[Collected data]
::::

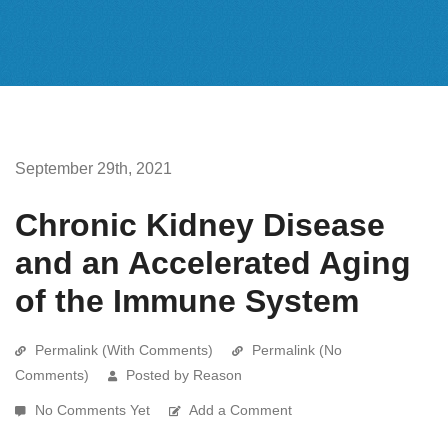
September 29th, 2021
Chronic Kidney Disease
and an Accelerated Aging
of the Immune System
Permalink (With Comments)
Permalink (No
Comments)
Posted by Reason
No Comments Yet
Add a Comment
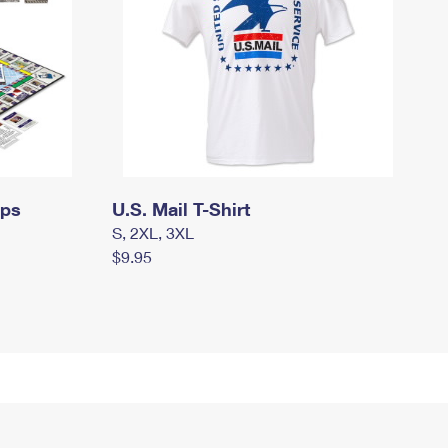
mps
U.S. Mail T-Shirt
S, 2XL, 3XL
$9.95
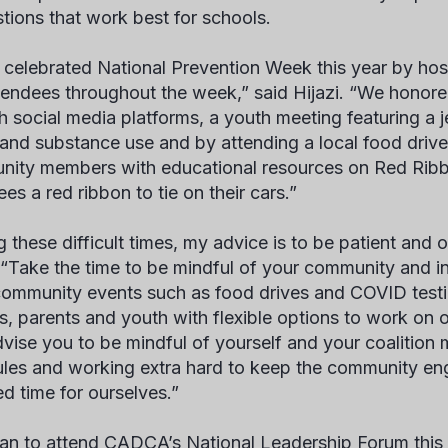
tions that work best for schools.
celebrated National Prevention Week this year by hos
tendees throughout the week,” said Hijazi. “We hono
h social media platforms, a youth meeting featuring a
 and substance use and by attending a local food dri
ity members with educational resources on Red Ri
es a red ribbon to tie on their cars.”
g these difficult times, my advice is to be patient and 
. “Take the time to be mindful of your community and in
ommunity events such as food drives and COVID testin
s, parents and youth with flexible options to work on ou
dvise you to be mindful of yourself and your coalitio
les and working extra hard to keep the community en
d time for ourselves.”
an to attend CADCA’s National Leadership Forum this F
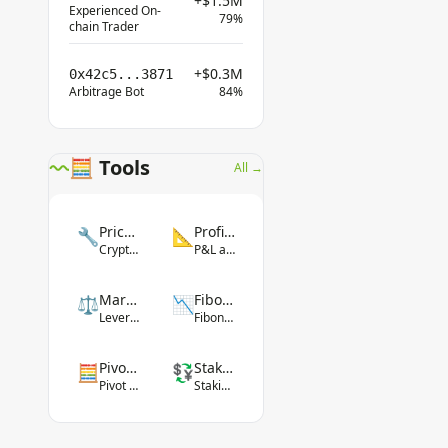
+$1.5M
Experienced On-
79%
chain Trader
+$0.3M
0x42c5...3871
Arbitrage Bot
84%
🧮 Tools
All →
Price Converter
Profit Calculator
🔧
📐
Crypto-fiat conversion
P&L and ROI
Margin Calculator
Fibonacci Tool
⚖️
📉
Leverage margin
Fibonacci levels
Pivot Point Calculator
Staking Yield Calculator
🧮
💱
Pivot levels
Staking rewards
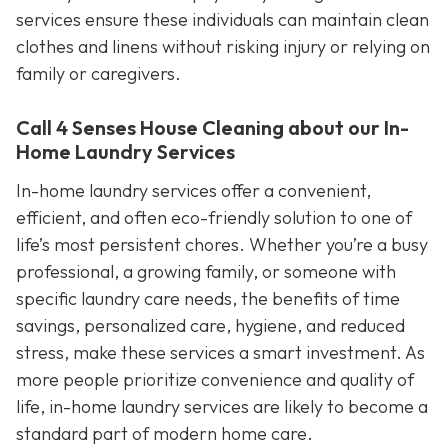
services ensure these individuals can maintain clean
clothes and linens without risking injury or relying on
family or caregivers.
Call 4 Senses House Cleaning about our In-
Home Laundry Services
In-home laundry services offer a convenient,
efficient, and often eco-friendly solution to one of
life’s most persistent chores. Whether you’re a busy
professional, a growing family, or someone with
specific laundry care needs, the benefits of time
savings, personalized care, hygiene, and reduced
stress, make these services a smart investment. As
more people prioritize convenience and quality of
life, in-home laundry services are likely to become a
standard part of modern home care.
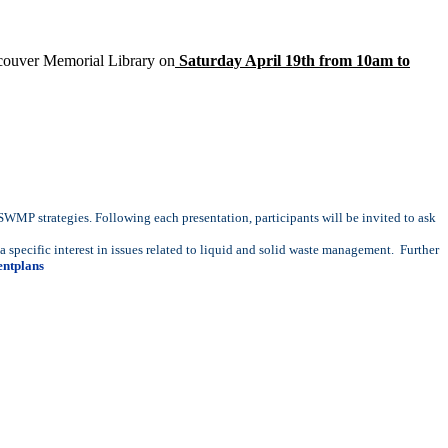
ncouver Memorial Library on
Saturday April 19th from 10am to
 SWMP strategies. Following each presentation, participants will be invited to ask
specific interest in issues related to liquid and solid waste management. Further
ntplans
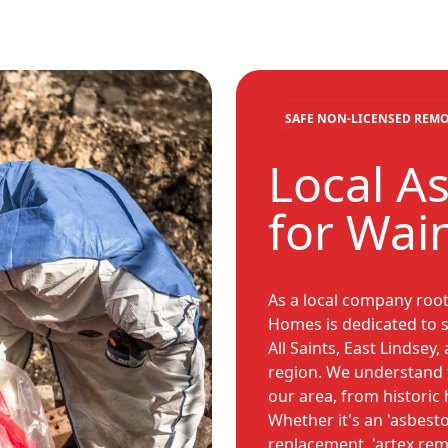
SAFE NON-LICENSED REM
Local A
for Wain
As a local company root
Homes is dedicated to 
All Saints, East Lindsey
region. We understand 
our area, from histori
Whether it's an 'asbest
replacement, 'artex remo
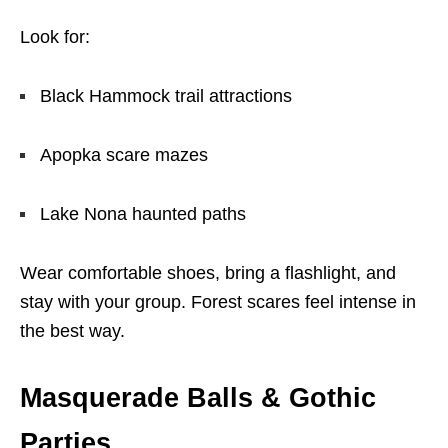
Look for:
Black Hammock trail attractions
Apopka scare mazes
Lake Nona haunted paths
Wear comfortable shoes, bring a flashlight, and
stay with your group. Forest scares feel intense in
the best way.
Masquerade Balls & Gothic
Parties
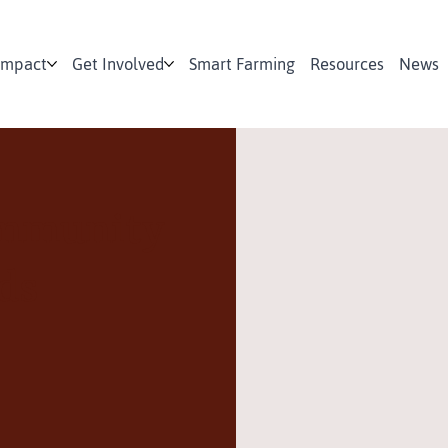
Impact
Get Involved
Smart Farming
Resources
News
ommunity
ds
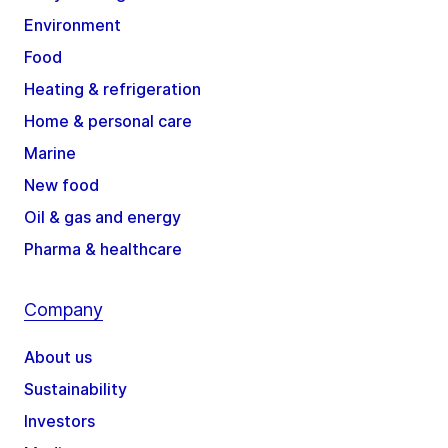
Environment
Food
Heating & refrigeration
Home & personal care
Marine
New food
Oil & gas and energy
Pharma & healthcare
Company
About us
Sustainability
Investors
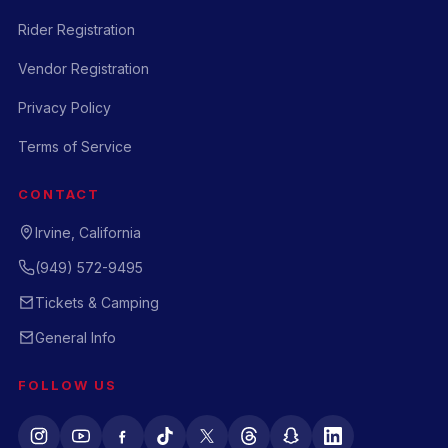
Rider Registration
Vendor Registration
Privacy Policy
Terms of Service
CONTACT
Irvine, California
(949) 572-9495
Tickets & Camping
General Info
FOLLOW US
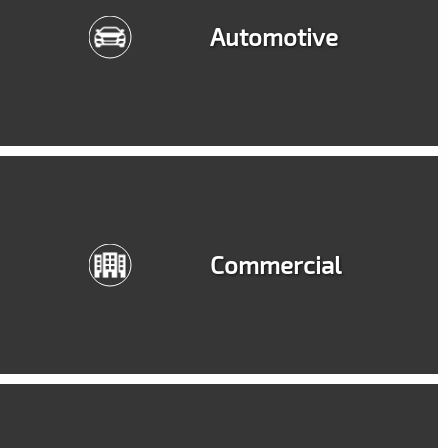
Automotive
Commercial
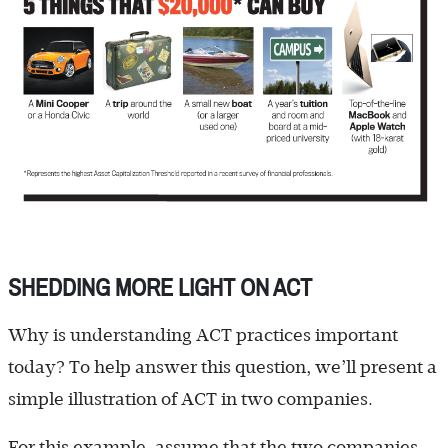
SHEDDING MORE LIGHT ON ACT
Why is understanding ACT practices important
today? To help answer this question, we’ll present a
simple illustration of ACT in two companies.
For this example, assume that the two companies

::::

§ **Task brief**
Your reply should consist solely of the lines above from the line containing "Crypto-fiat conversion" up to and including the line containing "services ensure these", reproduced exactly, minus the pictures.

§ **Answer to the exercise**
Crypto-fiat conversion
P&L and ROI
Margin Calculator
Fibonacci Tool
⚖️
📉
Leverage margin
Fibonacci levels
Pivot Point Calculator
Staking Yield Calculator
🧮
💱
Pivot levels
Staking rewards
services ensure these individuals can maintain clean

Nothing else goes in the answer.